Comment 4 rguenther@suse.de 2018-12-14 12:12:29 UTC
On Fri, 14 Dec 2018, bugzilla@poradnik-webmastera.com wrote:

> https://gcc.gnu.org/bugzilla/show_bug.cgi?id=88490
> 
> --- Comment #3 from Daniel Fruzynski <bugzilla@poradnik-webmastera.com> ---
> In this case s->d is pointer to pointer to double, and both pointer levels have
> restrict qualifier. I wonder if you could add some tag that s->d[n] and s->d[k]
> points to separate memory areas. This tag could be later used to determine that
> s->d[n][0] and s->d[k][0] also do not overlap.

Not easily.  Consider the loads being hoisted before the if (k > n) check
for example.  Note I do not think the C standard is sufficiently
clear with regarding to restrict qualified pointers loaded from
memory.  Clearly s->d[n][0] and s->d[n][0] alias but they are not
based on each other.
Comment 5 jsm-csl@polyomino.org.uk 2018-12-14 18:29:49 UTC
On Fri, 14 Dec 2018, rguenther at suse dot de wrote:

> Note I do not think the C standard is sufficiently clear with regarding 
> to restrict qualified pointers loaded from memory.
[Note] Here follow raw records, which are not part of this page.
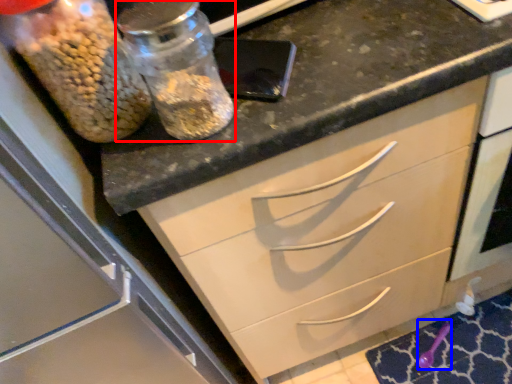 Question: Which object appears farthest to the camera in this image, glass jar (highlighted by a red box) or utensil (highlighted by a blue box)?

Choices:
 (A) glass jar
 (B) utensil

Answer: (B) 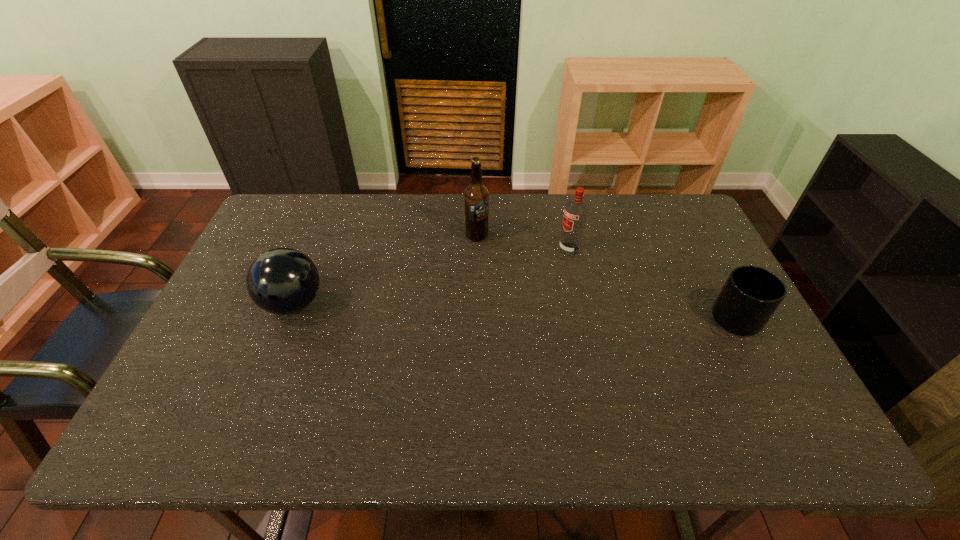 Locate an element on the screen. This screenshot has height=540, width=960. the leftmost object is located at coordinates (282, 281).

You are a GUI agent. You are given a task and a screenshot of the screen. Output one action in this format:
    pyautogui.click(x=<x>, y=<y>)
    Task: Click on the bowling ball
    
    Given the screenshot: What is the action you would take?
    pyautogui.click(x=282, y=281)

Where is `mug`? Image resolution: width=960 pixels, height=540 pixels. mug is located at coordinates (750, 296).

The width and height of the screenshot is (960, 540). Identify the location of the shortest object. (750, 296).

This screenshot has width=960, height=540. Identify the location of the second tallest object. (575, 215).

The image size is (960, 540). Find the location of `vodka`. vodka is located at coordinates (575, 215).

Locate an element on the screen. This screenshot has height=540, width=960. the tallest object is located at coordinates (476, 197).

I want to click on beer bottle, so [x=476, y=197].

Identify the location of free space located on the side of the leftmost object with the finger holes. (344, 303).

Image resolution: width=960 pixels, height=540 pixels. What are the coordinates of `vacant space located 0.140m on the front label of the second tallest object` in the screenshot? It's located at (526, 272). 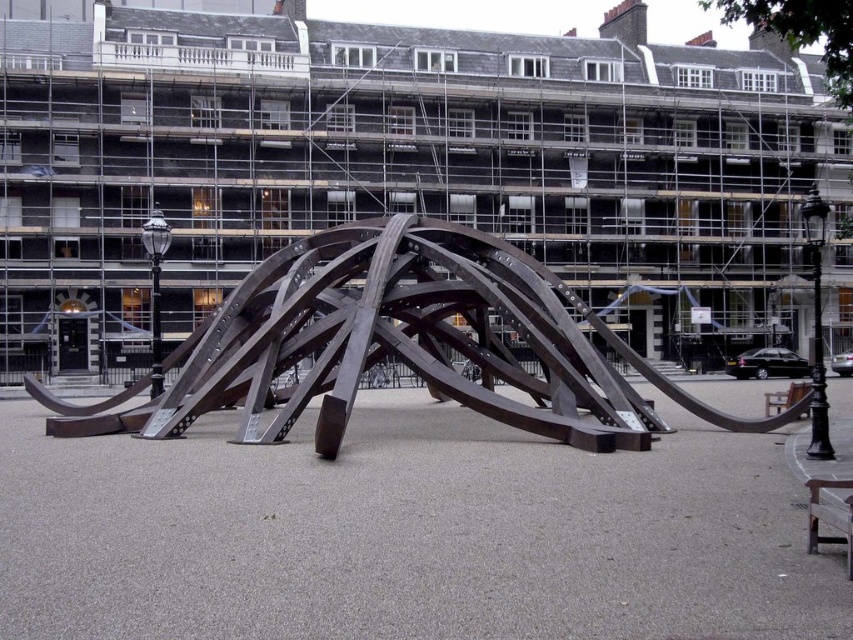 Question: Which of the following is the farthest from the observer?

Choices:
 (A) brown metallic sculpture at center
 (B) wooden park bench at lower right
 (C) wooden bench at lower right

Answer: (B)

Question: Is brown metallic sculpture at center positioned in front of wooden park bench at lower right?

Choices:
 (A) no
 (B) yes

Answer: (B)

Question: Does brown metallic sculpture at center have a larger size compared to wooden park bench at lower right?

Choices:
 (A) yes
 (B) no

Answer: (A)

Question: Which point is farther to the camera?

Choices:
 (A) wooden bench at lower right
 (B) brown metallic sculpture at center

Answer: (B)

Question: Among these objects, which one is farthest from the camera?

Choices:
 (A) brown metallic sculpture at center
 (B) wooden bench at lower right

Answer: (A)

Question: Is wooden bench at lower right positioned at the back of wooden park bench at lower right?

Choices:
 (A) no
 (B) yes

Answer: (A) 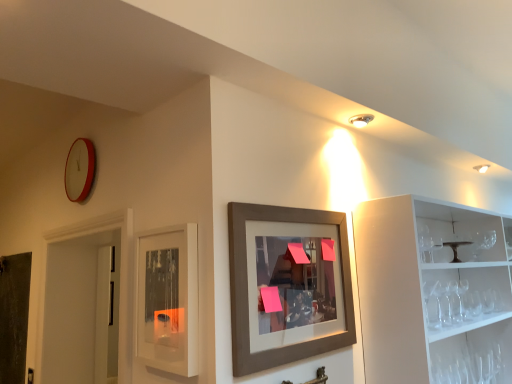 Question: Considering the positions of brown wooden picture frame at center and metallic dark brown cake stand at right in the image, is brown wooden picture frame at center wider or thinner than metallic dark brown cake stand at right?

Choices:
 (A) thin
 (B) wide

Answer: (A)

Question: In the image, is brown wooden picture frame at center positioned in front of or behind metallic dark brown cake stand at right?

Choices:
 (A) front
 (B) behind

Answer: (A)

Question: Estimate the real-world distances between objects in this image. Which object is closer to the metallic silver faucet at lower center?

Choices:
 (A) metallic dark brown cake stand at right
 (B) dark gray matte door at left
 (C) matte red clock at upper left
 (D) brown wooden picture frame at center
 (E) matte glass cabinet at center

Answer: (D)

Question: Based on their relative distances, which object is nearer to the dark gray matte door at left?

Choices:
 (A) matte glass cabinet at center
 (B) metallic silver faucet at lower center
 (C) matte red clock at upper left
 (D) metallic dark brown cake stand at right
 (E) brown wooden picture frame at center

Answer: (C) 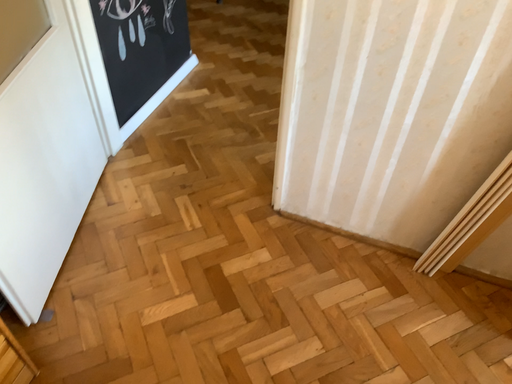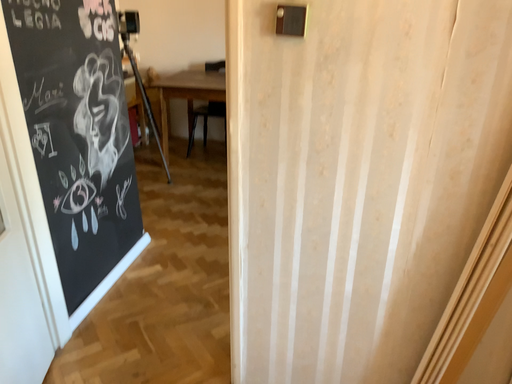 Question: How did the camera likely rotate when shooting the video?

Choices:
 (A) rotated downward
 (B) rotated upward

Answer: (B) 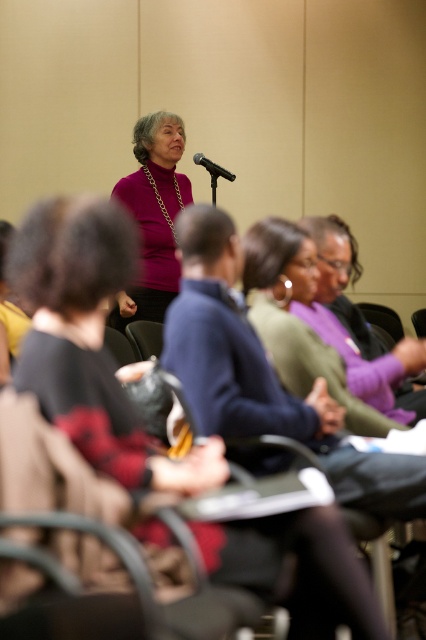 You are an event planner who needs to adjust the lighting in the room to focus attention on the speaker. The purple matte turtleneck sweater at center and the black matte microphone at center are both in the central area. Which object should you adjust the spotlight to highlight first based on their vertical positions?

The purple matte turtleneck sweater at center is below the black matte microphone at center, so you should adjust the spotlight to highlight the black matte microphone at center first since it is higher up. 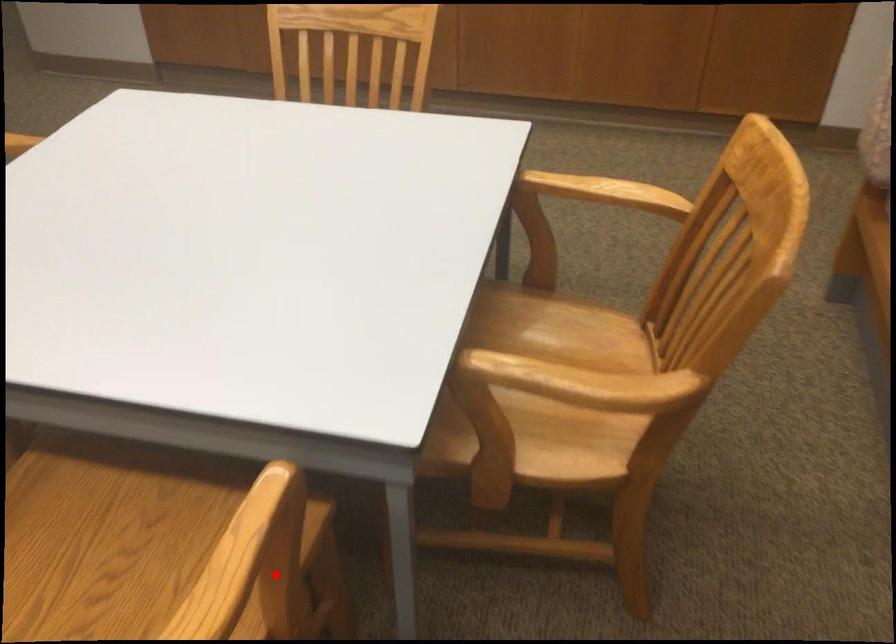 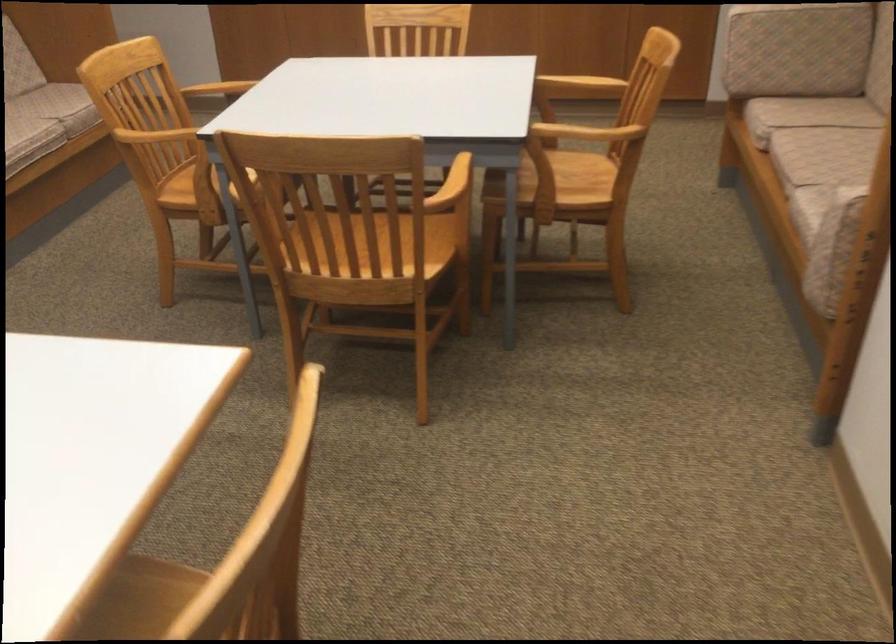 Question: I am providing you with two images of the same scene from different viewpoints. In image1, a red point is highlighted. Considering the same 3D point in image2, which of the following is correct?

Choices:
 (A) It is closer
 (B) It is farther

Answer: (B) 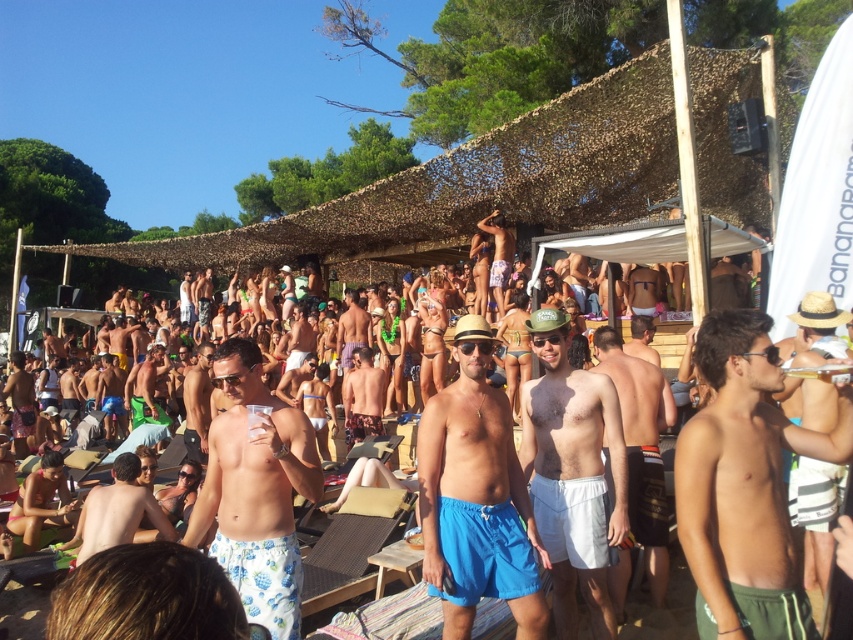 Question: Estimate the real-world distances between objects in this image. Which object is closer to the camouflage-patterned shorts at center?

Choices:
 (A) green cotton shorts at center
 (B) smooth tan skin at lower left
 (C) green fabric towel at center
 (D) straw hat at center

Answer: (B)

Question: Which point is closer to the camera?

Choices:
 (A) tap(357, 412)
 (B) tap(509, 248)
 (C) tap(132, 419)
 (D) tap(732, 465)

Answer: (D)

Question: Which object is positioned closest to the green cotton shorts at center?

Choices:
 (A) green fabric towel at center
 (B) straw hat at center

Answer: (B)

Question: Does green fabric towel at center appear over matte brown hair at center?

Choices:
 (A) no
 (B) yes

Answer: (A)

Question: Can you confirm if white matte shorts at center is positioned to the right of white cotton shorts at center?

Choices:
 (A) no
 (B) yes

Answer: (A)

Question: Can you confirm if straw hat at center is wider than camouflage-patterned shorts at center?

Choices:
 (A) yes
 (B) no

Answer: (A) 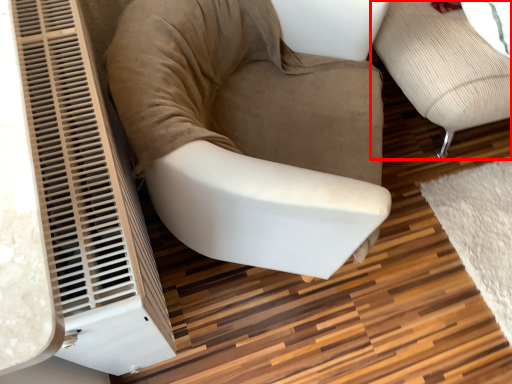 Question: In this image, where is furniture (annotated by the red box) located relative to chair?

Choices:
 (A) left
 (B) right

Answer: (B) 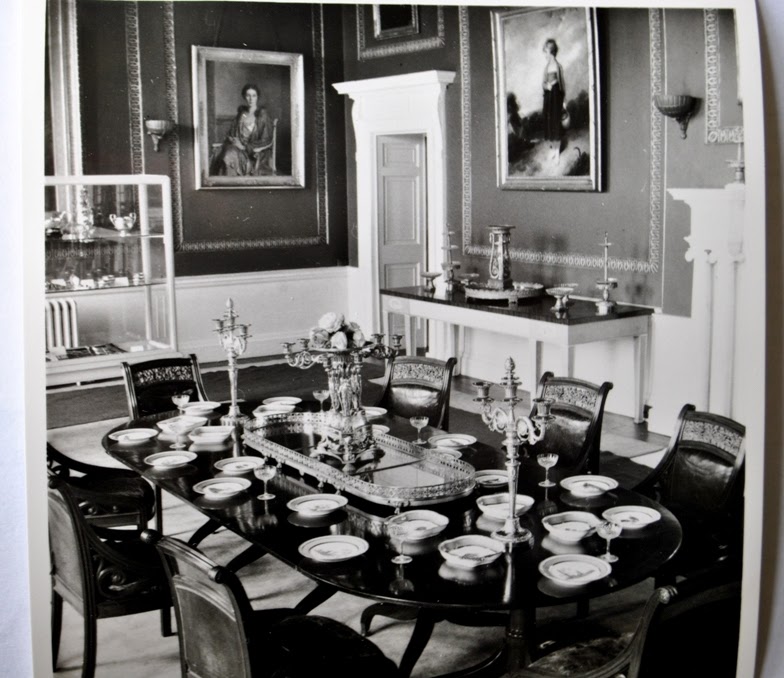 Find the location of a particular element. This screenshot has width=784, height=678. centerpiece is located at coordinates (347, 405). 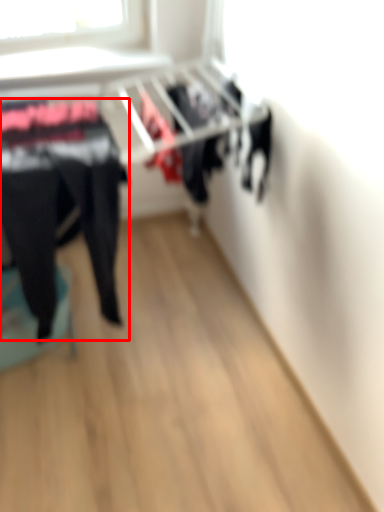 Question: Where is clothing (annotated by the red box) located in relation to furniture in the image?

Choices:
 (A) right
 (B) left

Answer: (A) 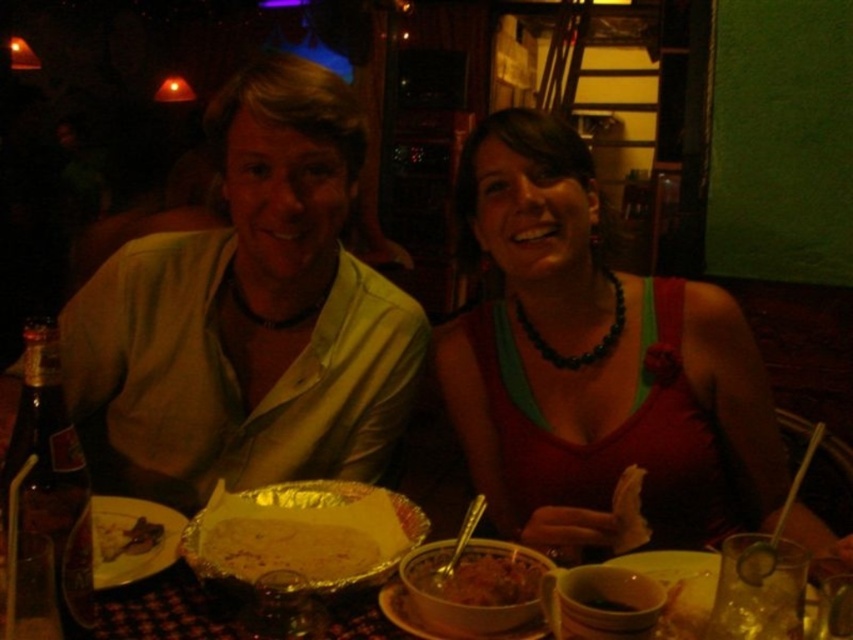 You are a server in the restaurant and need to place a 40 cm wide platter between the matte green dress at center and the shiny aluminum foil at center on the table. Can the platter fit between them?

The distance between the matte green dress at center and the shiny aluminum foil at center is 38.90 centimeters. Since the platter is 40 cm wide, it cannot fit between them as the space is narrower than the platter.

You are a photographer setting up for a photoshoot. You need to position a light source so that it illuminates the matte green dress at center without casting a shadow on the silver foil platter at lower left. Given their height difference, is this possible?

The matte green dress at center is taller than the silver foil platter at lower left. Therefore, positioning the light source above and behind the dress would cast its shadow downward, potentially obscuring the platter. To avoid this, place the light source to the side of the dress so the shadow falls away from the platter.

You are a server at the restaurant and need to place a dessert plate between the matte green dress at center and the shiny aluminum foil at center. Which object should you move to make space?

You should move the shiny aluminum foil at center because the matte green dress at center is wider, so moving the smaller shiny aluminum foil at center would allow more space for the dessert plate. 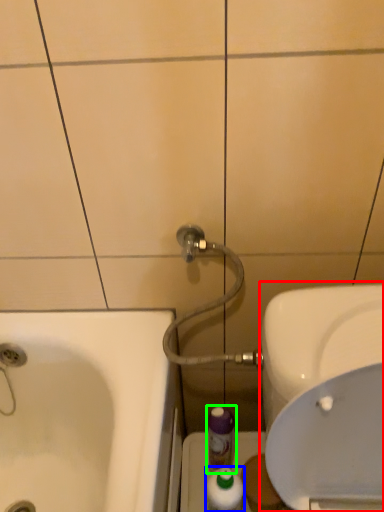 Question: Which object is the closest to the sink (highlighted by a red box)? Choose among these: mouthwash (highlighted by a blue box) or mouthwash (highlighted by a green box).

Choices:
 (A) mouthwash
 (B) mouthwash

Answer: (B) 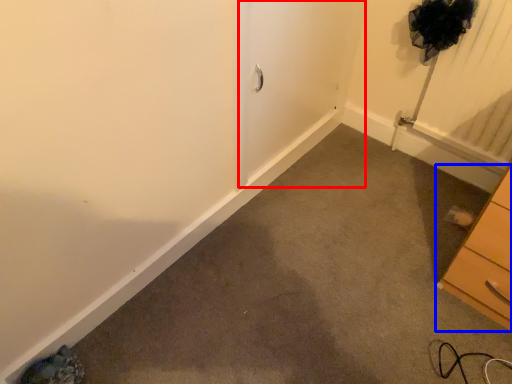 Question: Among these objects, which one is nearest to the camera, screen door (highlighted by a red box) or chest of drawers (highlighted by a blue box)?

I think this is where "Every access that modifies X shall be considered 
also to modify P, for the purposes of this subclause." comes in.  (See 
what I said at <https://gcc.gnu.org/ml/gcc-bugs/2005-01/msg03394.html>.)  
Modifying s->d[n][0] is considered to modify s->d[n], and so considered to 
modify s->d, and so considered to modify s.  (It's still perfectly valid 
to have n == k; what's not valid is aliasing between objects accessed via 
s->d[0] and s->d[1], for example.)
Comment 6 rguenther@suse.de 2018-12-17 08:06:20 UTC
On Fri, 14 Dec 2018, joseph at codesourcery dot com wrote:

> https://gcc.gnu.org/bugzilla/show_bug.cgi?id=88490
> 
> --- Comment #5 from joseph at codesourcery dot com <joseph at codesourcery dot com> ---
> On Fri, 14 Dec 2018, rguenther at suse dot de wrote:
> 
> > Note I do not think the C standard is sufficiently clear with regarding 
> > to restrict qualified pointers loaded from memory.
> 
> I think this is where "Every access that modifies X shall be considered 
> also to modify P, for the purposes of this subclause." comes in.  (See 
> what I said at <https://gcc.gnu.org/ml/gcc-bugs/2005-01/msg03394.html>.)  
> Modifying s->d[n][0] is considered to modify s->d[n], and so considered to 
> modify s->d, and so considered to modify s.  (It's still perfectly valid 
> to have n == k; what's not valid is aliasing between objects accessed via 
> s->d[0] and s->d[1], for example.)

OK, thanks for clarifying.  I think we are fine implementation-wise
and I have a hard time thinking of a way to improve here given we
have to compute sth conservatively correct.